Osteoblasts are large multinucleated bone-resorbing cells formed by the fusion of monocyte/macrophage-derived precursors, and they are believed to undergo apoptosis when bone resorption is complete. In a recent study, Michelle M. McDonald et al. developed a minimally invasive system for longitudinal real-time imaging of cellular dynamics in the tibia of mice.

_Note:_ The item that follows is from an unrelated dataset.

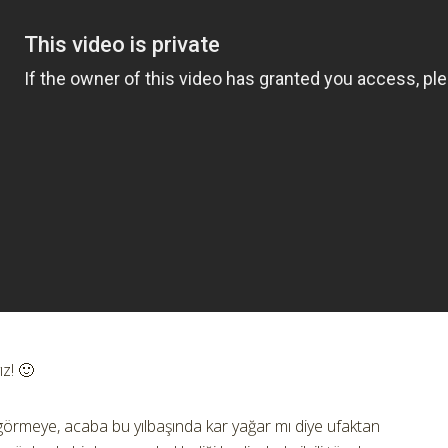
ız! 🙂
i görmeye, acaba bu yılbaşında kar yağar mı diye ufaktan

By intravital imaging, they revealed that RANKL-stimulated osteoclasts have an alternative cell fate in which they fission into daughter cells called osteomorphs. Osteomorphs are smaller, more motile daughter cells that retain the ability to fuse to form functional osteoclasts. In contrast to osteoclasts that are attached to bone, osteomorphs are found in the bone marrow and blood. Single-cell RNA sequencing showed that osteomorphs are transcriptionally distinct from osteoclasts and macrophages and express a number of non-canonical osteoclast genes that are associated with structural and functional bone phenotypes when deleted in mice. Furthermore, genetic variation in human orthologs of osteomorph genes causes monogenic skeletal disorders and associates with bone mineral density, a polygenetic skeletal trait.
A consequence of osteoclast recycling is that it allows a committed pool of cells to be maintained during periods of inactivity that are primed to respond rapidly to changing conditions. The authors concluded that osteoclast recycling not only provides a paradigm for understanding the behavior and fate of these cells in their physiological niche in vivo but also a framework for understanding skeletal diseases associated with dysregulated bone resorption and the effects of drugs used to treat them.